Des restaurants du Témiscamingue se tournent vers les plats-minute pour conserver leur offre de service et palier au manque de main d'oeuvre.

Avec les informations de Tanya Neveu

Le propriétaire du Caféier-Boustifo de Ville-Marie était confronté à deux choix : fermer son service de restaurant ou se tourner vers les repas-minute. Benoît Dessureault a choisi la 2e option.

Depuis plusieurs années, il rencontre des problèmes de recrutement de main-d'oeuvre.

Aujourd'hui, il assure seul la gestion et le service dans son commerce. C'est pourquoi il a diminué ses heures d'ouverture et qu'il s'est tourné vers les repas-minute.

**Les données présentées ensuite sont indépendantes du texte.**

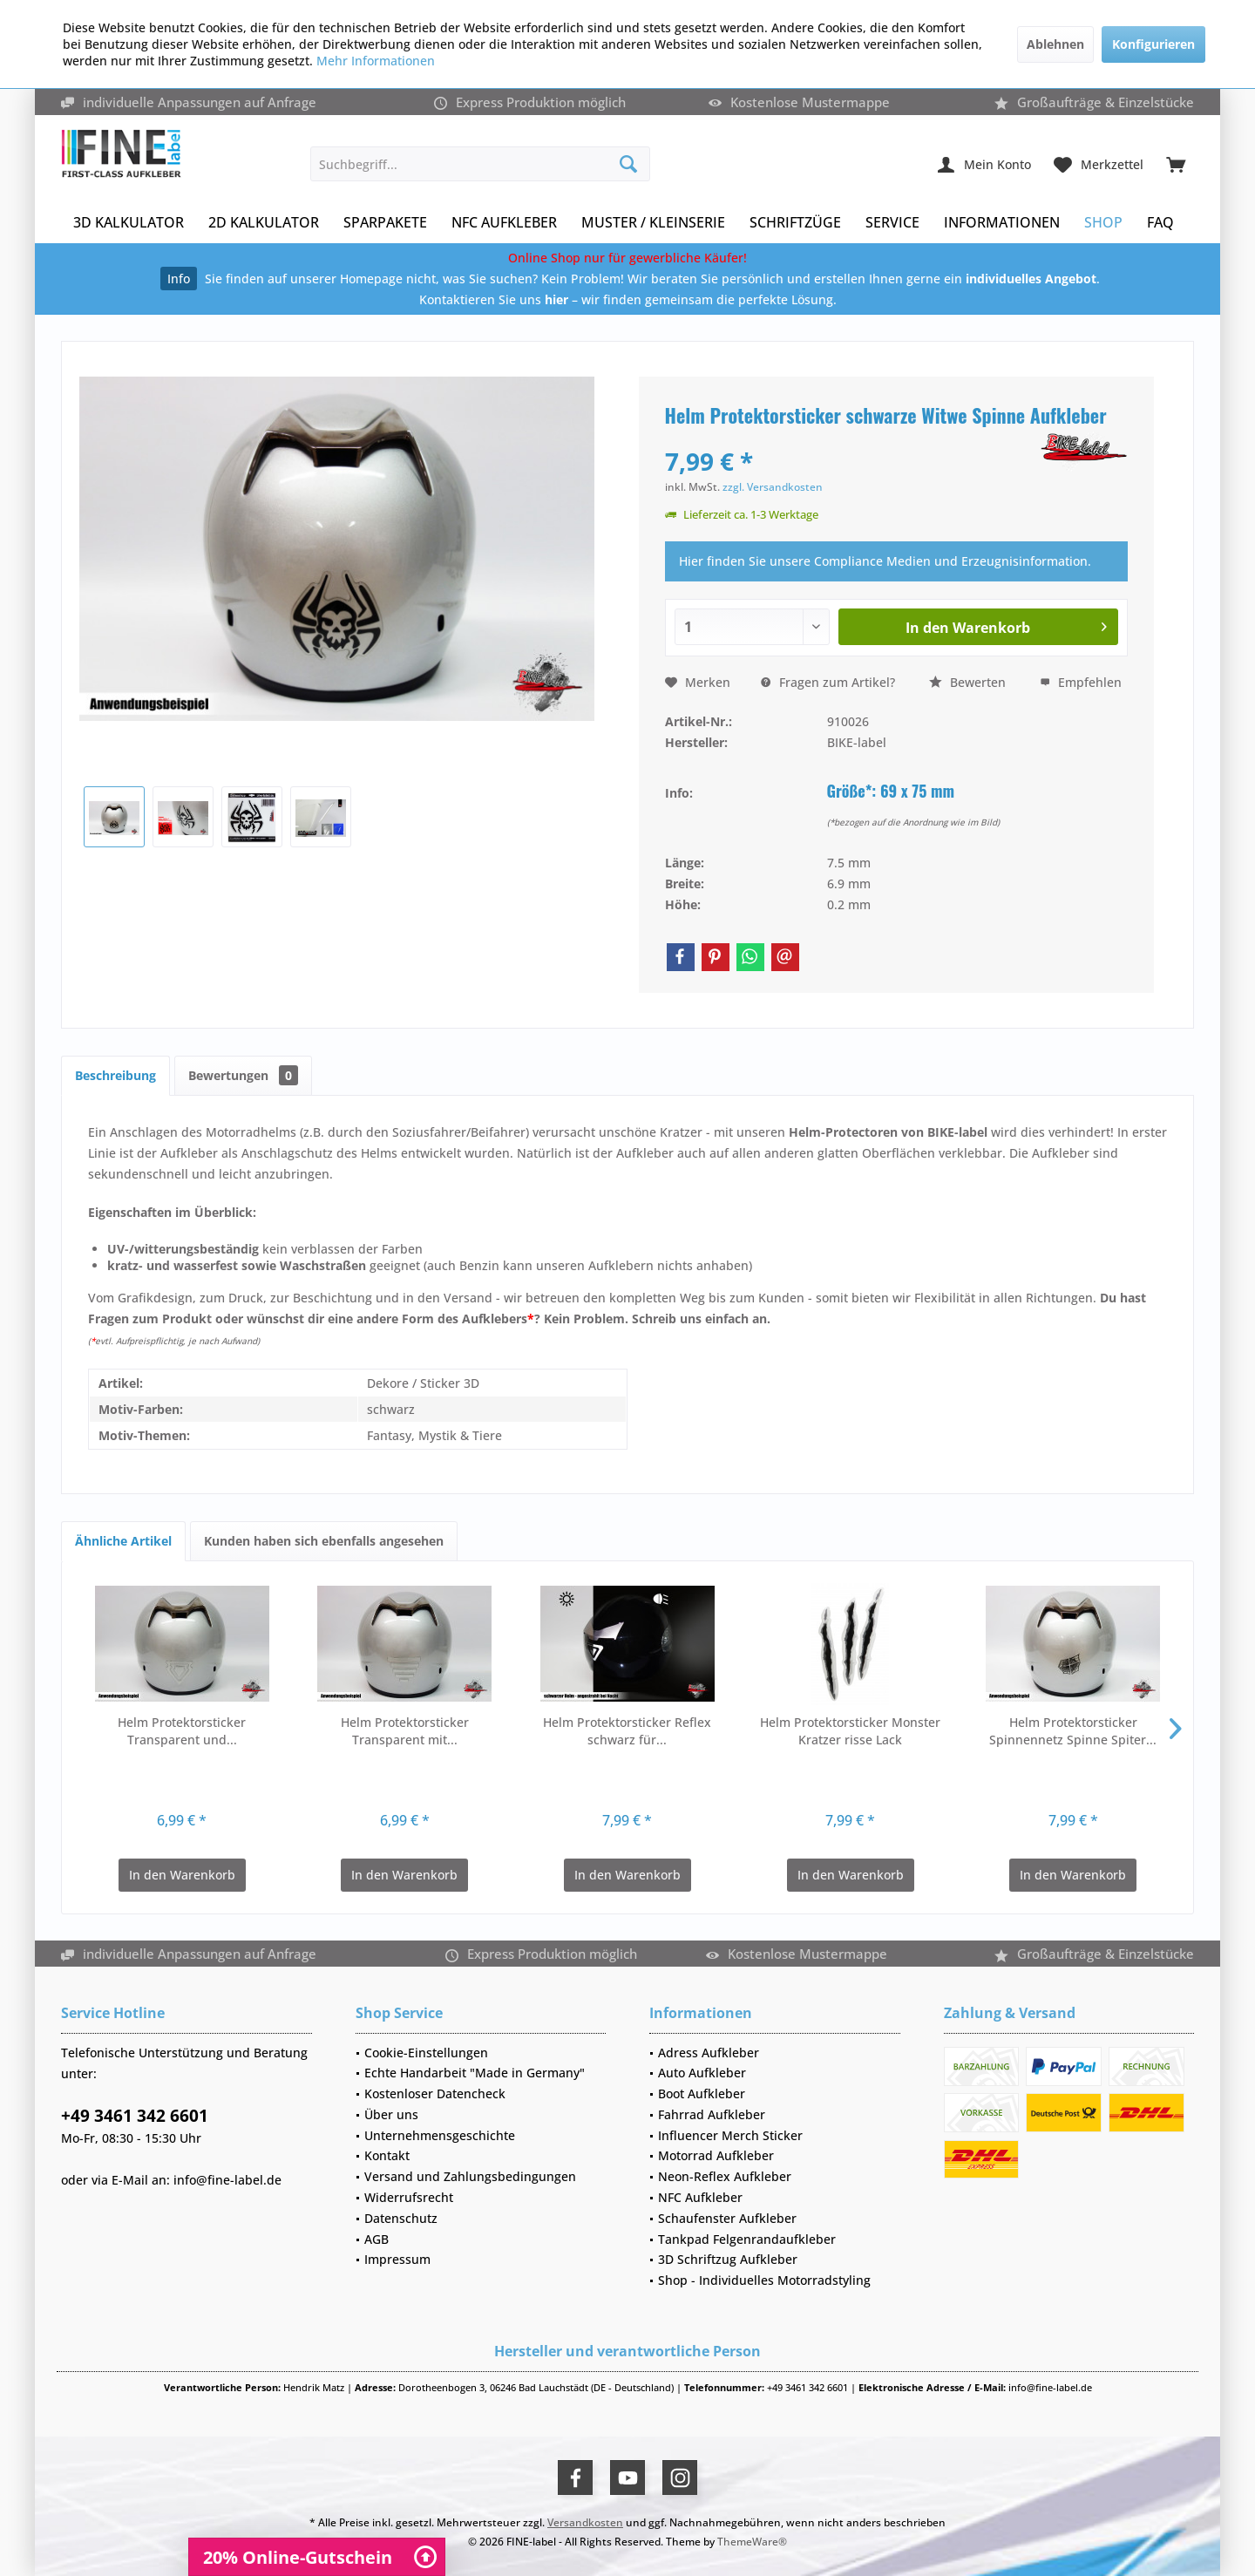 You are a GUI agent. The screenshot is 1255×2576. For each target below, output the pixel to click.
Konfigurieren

Il offre depuis mardi des sandwichs et des salades pour emporter ou pour manger sur place. Ces repas sont préparés à l'extérieur de sa cuisine.

« Ça crée un achalandage qui financièrement est bénéfique pour moi, même si j'ai perdu les revenus de la nourriture. C'est un service qui est important pour moi dans mon offre globale », explique l'entrepreneur.

Faire autrement

Chez Eugène, on a vu dans la pénurie de main-d'oeuvre une opportunité.

Habituée de fermer ses portes l'hiver, entre autres en raison du problème de main d'oeuvre, la chef propriétaire du restaurant Marie-Joe Morin s'est inspirée de la nouvelle tendance des boîtes à cuisiner pour offrir ce service à la population du Témiscamingue.

Via le service Eurêka, c'est elle qui approvisionne le Caféier.

" Chez nous c'est prêt déjà, tu as seulement à le dégeler et le réchauffer et c'est prêt à manger. C'est des repas plus fins aussi", explique-t-elle.

Les deux propriétaires sont d'avis qu'il faut diversifier l'offre de services pour maintenir le cap.